The amendment to the law states that a woman's choice of contraception must be respected. But it still recommends long-term methods for women who already have two children.
According to government estimates, 90 million women will become eligible to have a second child under the new policy.
About 80 percent of them are estimated to have had IUDs implanted or to have undergone tubal ligation, Yuan said.
China has about 270 million married women of childbearing age.
According to the National Health and Family Planning Commission, among the babies born last year, the number of first children dropped by 850,000 year-on-year, or by 4.1 percent. The number of second children born rose by 450,000.
To meet demand, many maternity hospitals began to set up second-child consultancy offices to help couples with professional advice.
Mei Li, an obstetrician-gynecologist at a district maternity hospital in Guangzhou, Guangdong province, said couples have been asking about the free operations to reverse long-term contraceptive procedures.
Starting in November, more women began seeking the procedures and 293 IUD removals were performed in December alone, a year-on-year increase of 51 percent, Mei said.
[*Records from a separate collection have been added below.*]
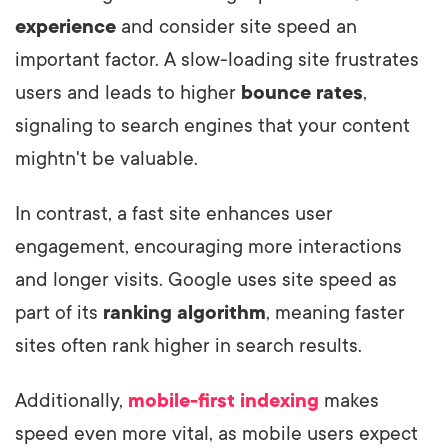
experience
and consider site speed an
important factor. A slow-loading site frustrates
users and leads to higher
bounce rates
,
signaling to search engines that your content
mightn't be valuable.
In contrast, a fast site enhances user
engagement, encouraging more interactions
and longer visits. Google uses site speed as
part of its
ranking algorithm
, meaning faster
sites often rank higher in search results.
Additionally,
mobile-first indexing
makes
speed even more vital, as mobile users expect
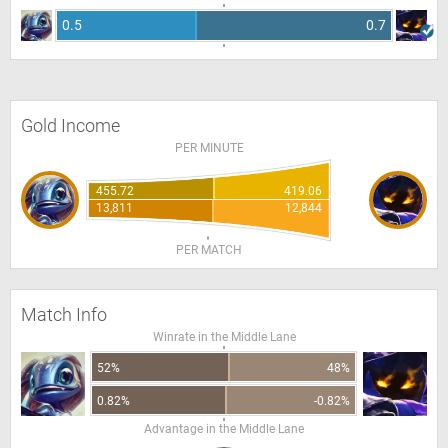
0.5
0.7
Gold Income
PER MINUTE
455.72
419.06
13,811
12,844
PER MATCH
Match Info
Winrate in the Middle Lane
52%
48%
0.82%
-0.82%
Advantage in the Middle Lane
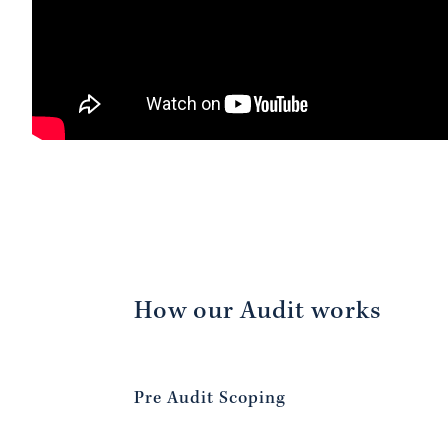
How our Audit works
Pre Audit Scoping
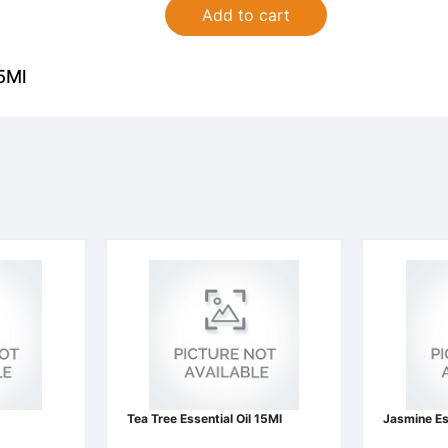
Add to cart
5Ml
Tea Tree Essential Oil 15Ml
Jasmine Es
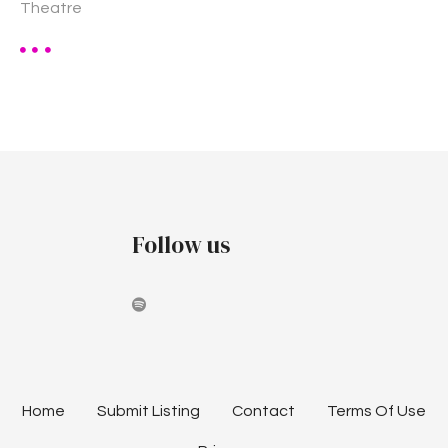
Theatre
Follow us
Home
Submit Listing
Contact
Terms Of Use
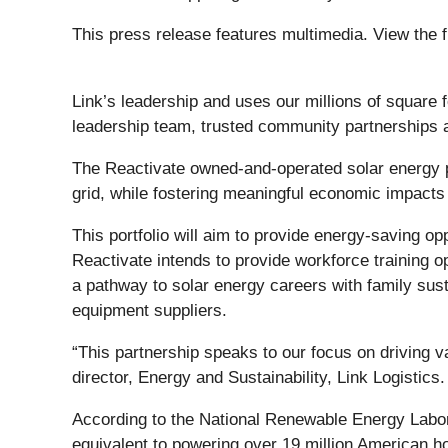
This press release features multimedia. View the f
Link’s leadership and uses our millions of square 
leadership team, trusted community partnerships a
The Reactivate owned-and-operated solar energy p
grid, while fostering meaningful economic impacts
This portfolio will aim to provide energy-saving op
Reactivate intends to provide workforce training o
a pathway to solar energy careers with family sust
equipment suppliers.
“This partnership speaks to our focus on driving 
director, Energy and Sustainability, Link Logistics
According to the National Renewable Energy Labora
equivalent to powering over 19 million American 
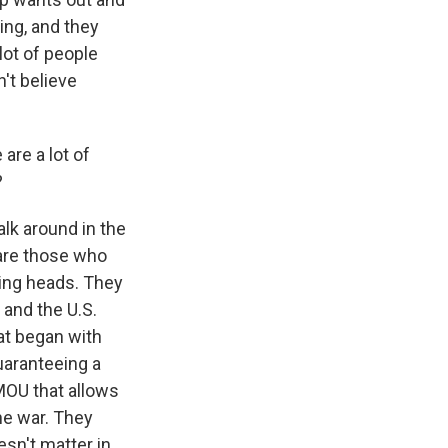
ing, and they
lot of people
't believe
 are a lot of
?
alk around in the
 are those who
king heads. They
l and the U.S.
hat began with
uaranteeing a
 MOU that allows
the war. They
esn't matter in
An IUD removal procedure normally takes between three and five minutes and costs several hundred yuan, with medical checkups required beforehand.
Mei dismissed as "a misunderstanding" the notion that IUDs can harm a woman's health. "It's been proven worldwide that they are safe and effective, and the services available at qualified hospitals are of a high standard," she said.
In contrast, aborting an unwanted pregnancy risks major problems arising such as menstrual irregularity, abdominal pain or infertility.